**ACTIVITY**
Below are records to reproduce in full; copy them exactly but keep the pictures out.

**DATA FOR THIS TASK**
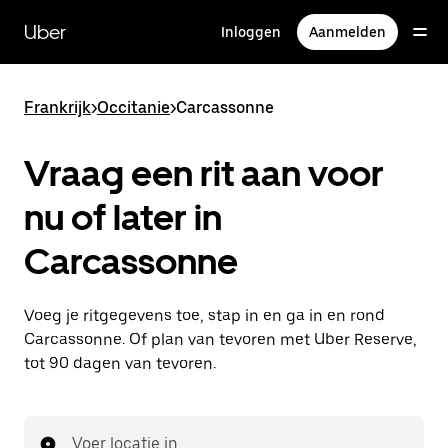
Doorgaan
naar
Uber
Inloggen
Aanmelden
hoofdinhoud
Frankrijk
>
Occitanie
>
Carcassonne
Vraag een rit aan voor
nu of later in
Carcassonne
Voeg je ritgegevens toe, stap in en ga in en rond
Carcassonne. Of plan van tevoren met Uber Reserve,
tot 90 dagen van tevoren.
Voer locatie in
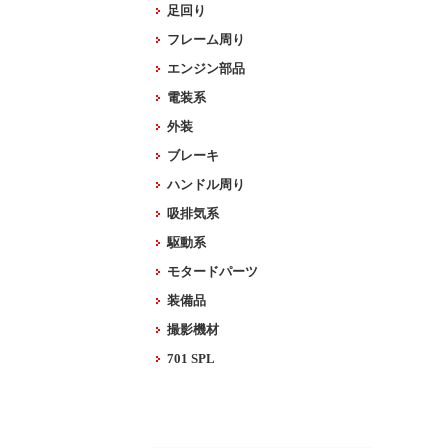
足回り
フレーム周り
エンジン部品
電装系
外装
ブレーキ
ハンドル周り
吸排気系
駆動系
モタードパーツ
装備品
撮影機材
701 SPL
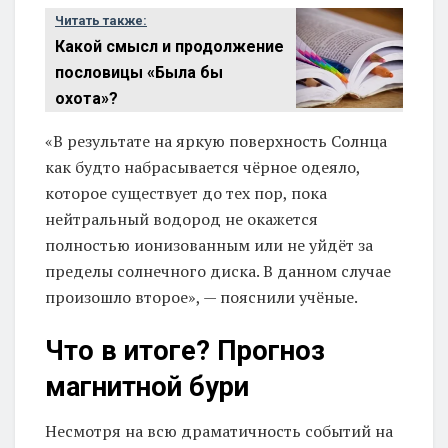
Читать также:
Какой смысл и продолжение
пословицы «Была бы
охота»?
«В результате на яркую поверхность Солнца
как будто набрасывается чёрное одеяло,
которое существует до тех пор, пока
нейтральный водород не окажется
полностью ионизованным или не уйдёт за
пределы солнечного диска. В данном случае
произошло второе», — пояснили учёные.
Что в итоге? Прогноз
магнитной бури
Несмотря на всю драматичность событий на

**WRITTEN ANSWER**
Doorgaan
naar
Uber
Inloggen
Aanmelden
hoofdinhoud
Frankrijk
>
Occitanie
>
Carcassonne
Vraag een rit aan voor
nu of later in
Carcassonne
Voeg je ritgegevens toe, stap in en ga in en rond
Carcassonne. Of plan van tevoren met Uber Reserve,
tot 90 dagen van tevoren.
Voer locatie in
足回り
フレーム周り
エンジン部品
電装系
外装
ブレーキ
ハンドル周り
吸排気系
駆動系
モタードパーツ
装備品
撮影機材
701 SPL
Читать также:
Какой смысл и продолжение
пословицы «Была бы
охота»?
«В результате на яркую поверхность Солнца
как будто набрасывается чёрное одеяло,
которое существует до тех пор, пока
нейтральный водород не окажется
полностью ионизованным или не уйдёт за
пределы солнечного диска. В данном случае
произошло второе», — пояснили учёные.
Что в итоге? Прогноз
магнитной бури
Несмотря на всю драматичность событий на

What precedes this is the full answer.